In Ashland v. DOE and Cotton, the defendants moved to dismiss the action, alleging that Ashland had failed to exhaust administrative remedies, that the action was not ripe, and that Ashland lacked standing to challenge the settlement. On March 21, 1984, the district court dismissed the suit on ripeness and exhaustion grounds. Cotton moved to dismiss all of the counts in Ashland v. Cotton, claiming that they either were barred by the applicable statutes of limitation or failed to state claims for which relief could be granted. The district court did not reach any of the grounds urged by Cotton and, instead, dismissed the case on April 23, 1984, on the ground that the outcome of the pending Subpart V proceeding might "serve to moot the issues raised in the law suit." Ashland appeals the dismissal of each suit.

DISCUSSION
Ashland v. DOE & Cotton

It is undisputed that an administrative procedure to determine the proper recipients of the Cotton settlement funds is underway and not yet final. Ashland concedes that it has not exhausted administrative remedies but argues that nevertheless the district court erred in dismissing the suit because Ashland's claims fall within exceptions to the exhaustion doctrine.

a. Agency action in excess of authority

Ashland argues that a party need not exhaust administrative remedies when its claim is that the agency has acted in excess of its statutory authority. It contends further that the DOE acted in excess of its authority in instituting the Subpart V proceedings. Ashland argues that the DOE's duty is to make restitution to injured parties and that it has no discretion to institute Subpart V proceedings when there are readily identifiable injured parties. Further, Ashland contends that by issuing the remedial order directing Cotton to pay the refund money to Ashland, the DOE identified Ashland as the sole party injured by Cotton's overcharges.
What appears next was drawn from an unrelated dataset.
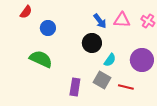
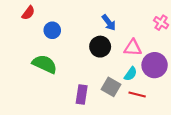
pink triangle: (122, 20) -> (133, 48), moved
cyan semicircle: (110, 60) -> (131, 74), moved

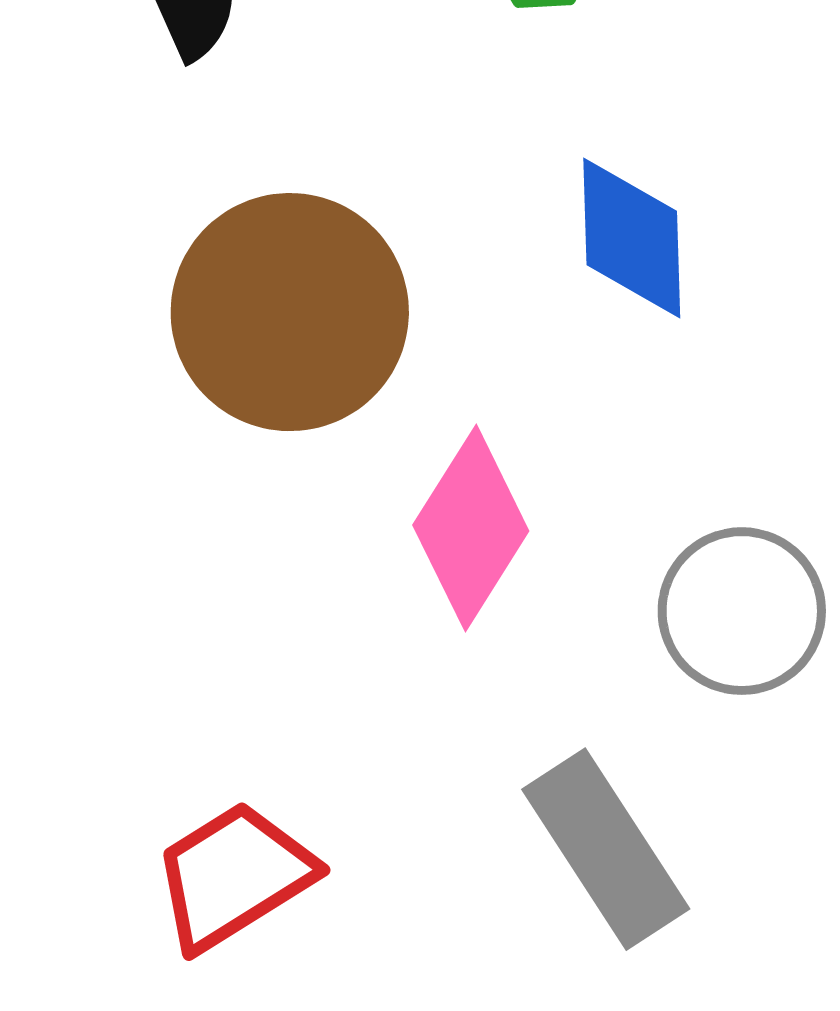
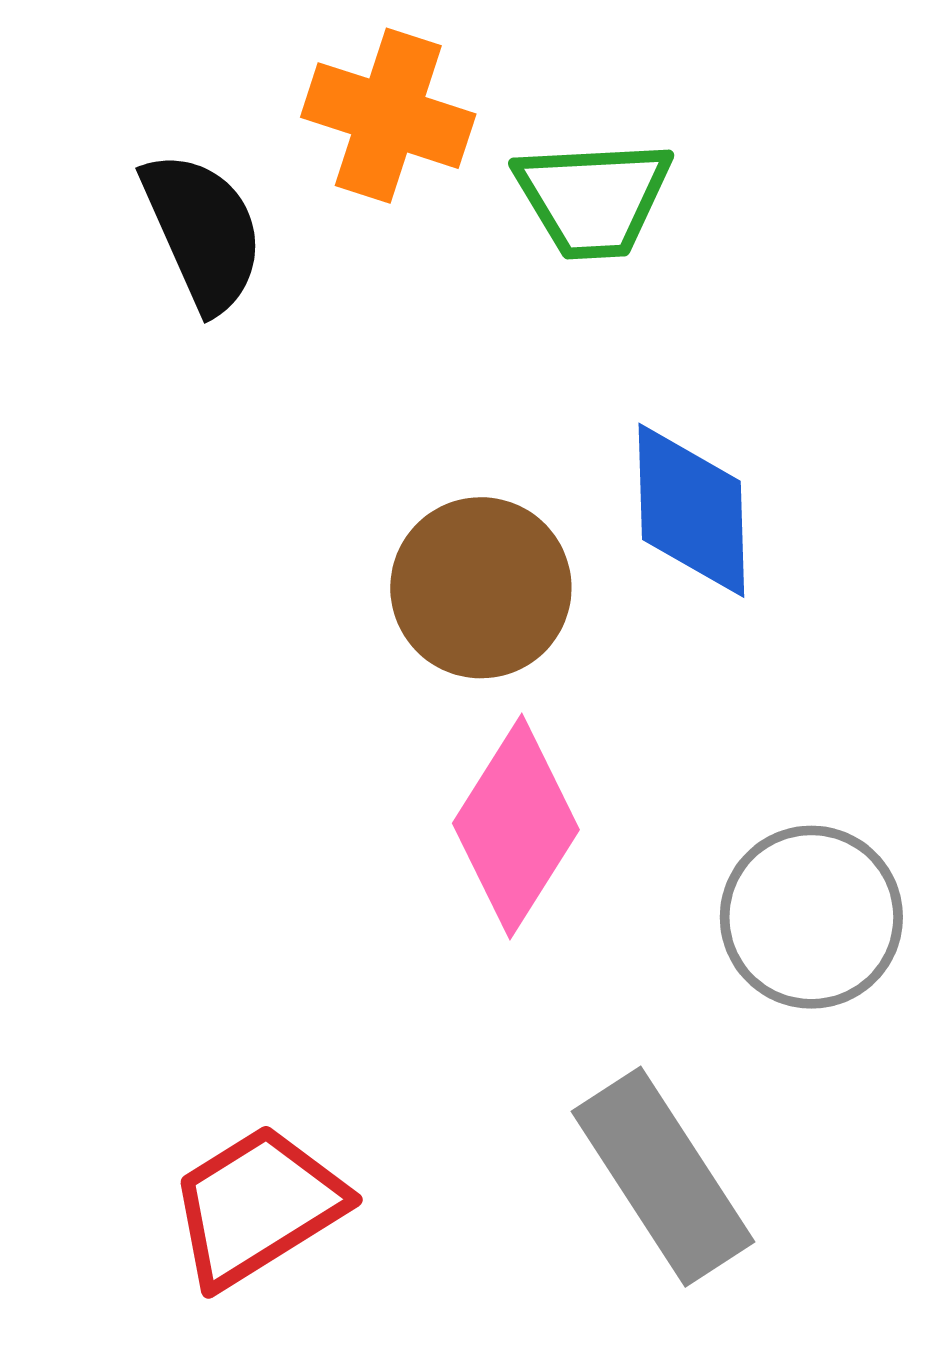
brown circle: (290, 312) -> (481, 588), moved, size x0.7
Assuming that Ashland has correctly stated the law, we nevertheless must reject its argument because it has misstated a crucial fact. The remedial order issued against Cotton merely identified Ashland as the first purchaser of the crude oil; it did not purport to identify "injured parties" and certainly did not identify Ashland as an injured party. There has been no factual inquiry as to who was injured by Cotton's overcharges. Instead, one of the purposes of the pending Subpart V proceeding is to make precisely that determination. The DOE did not act in excess of its authority in instituting the Subpart V proceeding.

b. Futility

Ashland argues next that it need not exhaust administrative remedies regarding its claim to the escrowed funds because such an exercise would be futile. Ashland relies on case law holding that where an agency has already decided the outcome of a matter, the pursuit of administrative remedies is deemed futile and exhaustion may not be required. In its complaint Ashland alleged that DOE has made an "internal policy decision" not to permit any first purchaser refined to recover in Subpart V proceedings and thus Ashland's...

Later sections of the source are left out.